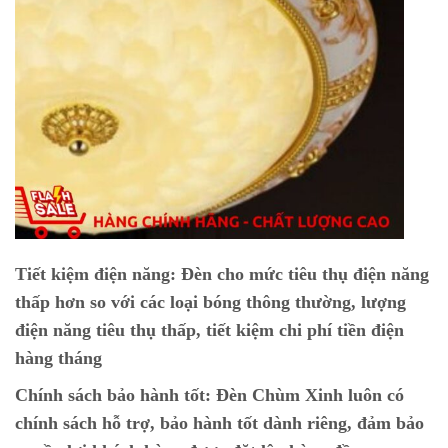
Tiết kiệm điện năng:
Đèn cho mức tiêu thụ điện năng
thấp hơn so với các loại bóng thông thường, lượng
điện năng tiêu thụ thấp, tiết kiệm chi phí tiền điện
hàng tháng
Chính sách bảo hành tốt:
Đèn Chùm Xinh luôn có
chính sách hỗ trợ, bảo hành tốt dành riêng, đảm bảo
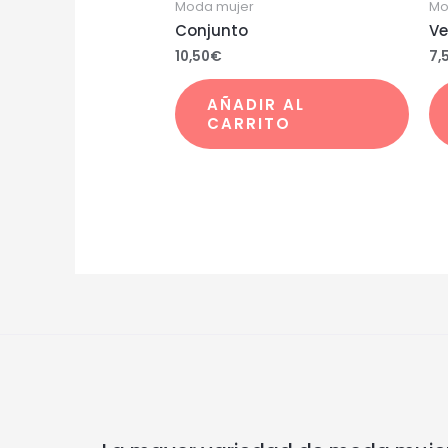
Moda mujer
Mo
Conjunto
Ve
10,50
€
7,
AÑADIR AL
CARRITO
+-------+
TASK DETAILS: Would you write out every record word for word, leaving no picture in?

PROBLEM SOLUTION:
Tiết kiệm điện năng:
Đèn cho mức tiêu thụ điện năng
thấp hơn so với các loại bóng thông thường, lượng
điện năng tiêu thụ thấp, tiết kiệm chi phí tiền điện
hàng tháng
Chính sách bảo hành tốt:
Đèn Chùm Xinh luôn có
chính sách hỗ trợ, bảo hành tốt dành riêng, đảm bảo
Moda mujer
Mo
Conjunto
Ve
10,50
€
7,
AÑADIR AL
CARRITO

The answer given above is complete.